-- Data supplied follows --

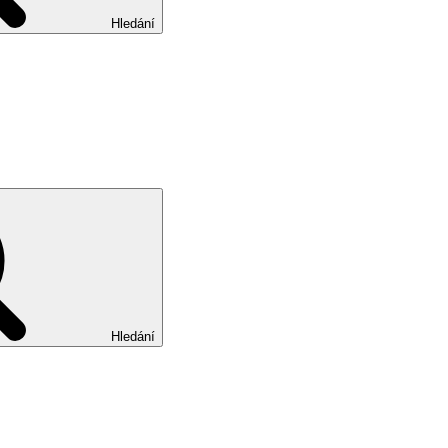
Hledání
Hledání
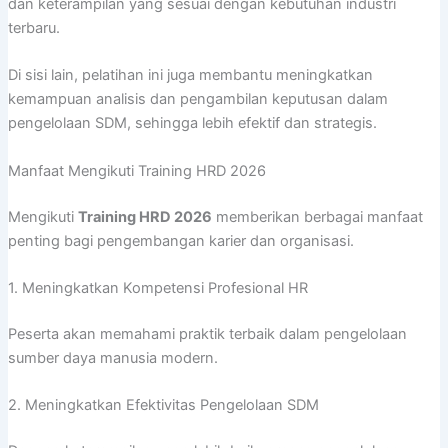
dan keterampilan yang sesuai dengan kebutuhan industri
terbaru.
Di sisi lain, pelatihan ini juga membantu meningkatkan
kemampuan analisis dan pengambilan keputusan dalam
pengelolaan SDM, sehingga lebih efektif dan strategis.
Manfaat Mengikuti Training HRD 2026
Mengikuti
Training HRD 2026
memberikan berbagai manfaat
penting bagi pengembangan karier dan organisasi.
1. Meningkatkan Kompetensi Profesional HR
Peserta akan memahami praktik terbaik dalam pengelolaan
sumber daya manusia modern.
2. Meningkatkan Efektivitas Pengelolaan SDM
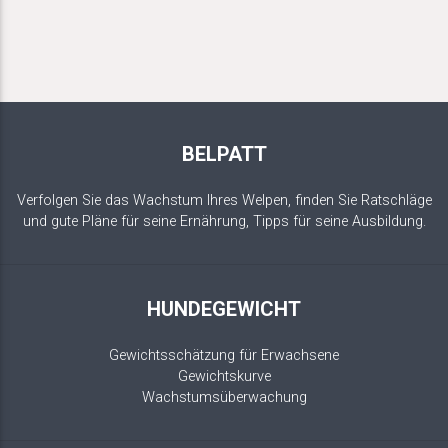
BELPATT
Verfolgen Sie das Wachstum Ihres Welpen, finden Sie Ratschläge
und gute Pläne für seine Ernährung, Tipps für seine Ausbildung.
HUNDEGEWICHT
Gewichtsschätzung für Erwachsene
Gewichtskurve
Wachstumsüberwachung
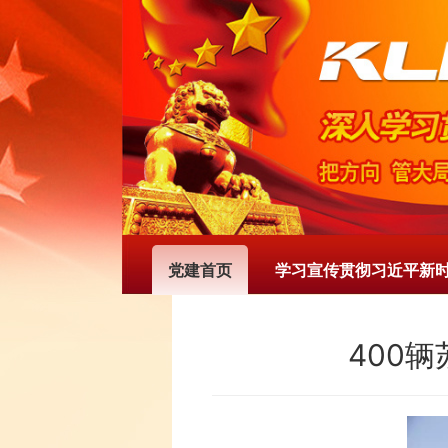
党建首页
学习宣传贯彻习近平新
400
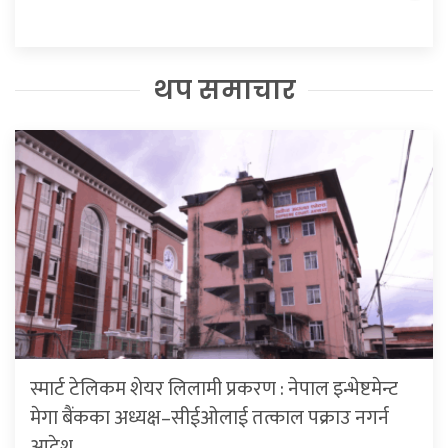
थप समाचार
स्मार्ट टेलिकम शेयर लिलामी प्रकरण : नेपाल इन्भेष्टमेन्ट
मेगा बैंकका अध्यक्ष–सीईओलाई तत्काल पक्राउ नगर्न
आदेश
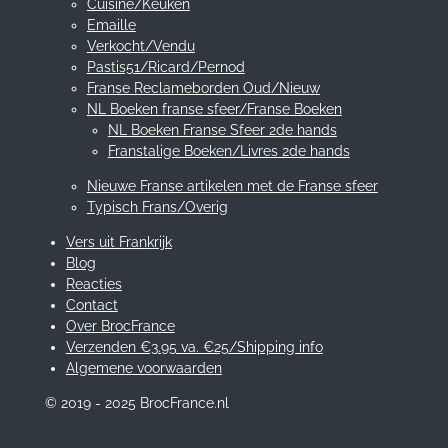
Cuisine/Keuken
Emaille
Verkocht/Vendu
Pastis51/Ricard/Pernod
Franse Reclameborden Oud/Nieuw
NL Boeken franse sfeer/Franse Boeken
NL Boeken Franse Sfeer 2de hands
Franstalige Boeken/Livres 2de hands
Nieuwe Franse artikelen met de Franse sfeer
Typisch Frans/Overig
Vers uit Frankrijk
Blog
Reacties
Contact
Over BrocFrance
Verzenden €3.95 va. €25/Shipping info
Algemene voorwaarden
© 2019 - 2025 BrocFrance.nl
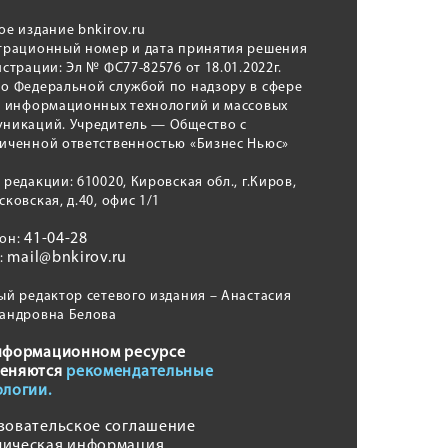
ое издание bnkirov.ru
трационный номер и дата принятия решения
истрации: Эл № ФС77-82576 от 18.01.2022г.
о Федеральной службой по надзору в сфере
, информационных технологий и массовых
никаций. Учредитель — Общество с
иченной ответственностью «Бизнес Ньюс»
 редакции: 610020, Кировская обл., г.Киров,
сковская, д.40, офис 1/1
41-04-28
фон:
mail@bnkirov.ru
l:
ый редактор сетевого издания – Анастасия
андровна Белова
нформационном ресурсе
еняются
рекомендательные
ологии.
зовательское соглашение
ическая информация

-- Data supplied concluded --

Repeat all the material exactly, but keep pictures out of the copy.

Hledání
Hledání
dan keterampilan yang sesuai dengan kebutuhan industri
terbaru.
Di sisi lain, pelatihan ini juga membantu meningkatkan
kemampuan analisis dan pengambilan keputusan dalam
pengelolaan SDM, sehingga lebih efektif dan strategis.
Manfaat Mengikuti Training HRD 2026
Mengikuti
Training HRD 2026
memberikan berbagai manfaat
penting bagi pengembangan karier dan organisasi.
1. Meningkatkan Kompetensi Profesional HR
Peserta akan memahami praktik terbaik dalam pengelolaan
sumber daya manusia modern.
2. Meningkatkan Efektivitas Pengelolaan SDM
BELPATT
Verfolgen Sie das Wachstum Ihres Welpen, finden Sie Ratschläge
und gute Pläne für seine Ernährung, Tipps für seine Ausbildung.
HUNDEGEWICHT
Gewichtsschätzung für Erwachsene
Gewichtskurve
Wachstumsüberwachung
党建首页
学习宣传贯彻习近平新
400
थप समाचार
स्मार्ट टेलिकम शेयर लिलामी प्रकरण : नेपाल इन्भेष्टमेन्ट
मेगा बैंकका अध्यक्ष–सीईओलाई तत्काल पक्राउ नगर्न
आदेश
Cuisine/Keuken
Emaille
Verkocht/Vendu
Pastis51/Ricard/Pernod
Franse Reclameborden Oud/Nieuw
NL Boeken franse sfeer/Franse Boeken
NL Boeken Franse Sfeer 2de hands
Franstalige Boeken/Livres 2de hands
Nieuwe Franse artikelen met de Franse sfeer
Typisch Frans/Overig
Vers uit Frankrijk
Blog
Reacties
Contact
Over BrocFrance
Verzenden €3.95 va. €25/Shipping info
Algemene voorwaarden
© 2019 - 2025 BrocFrance.nl
ое издание bnkirov.ru
трационный номер и дата принятия решения
истрации: Эл № ФС77-82576 от 18.01.2022г.
о Федеральной службой по надзору в сфере
, информационных технологий и массовых
никаций. Учредитель — Общество с
иченной ответственностью «Бизнес Ньюс»
 редакции: 610020, Кировская обл., г.Киров,
сковская, д.40, офис 1/1
41-04-28
фон:
mail@bnkirov.ru
l:
ый редактор сетевого издания – Анастасия
андровна Белова
нформационном ресурсе
еняются
рекомендательные
ологии.
зовательское соглашение
ическая информация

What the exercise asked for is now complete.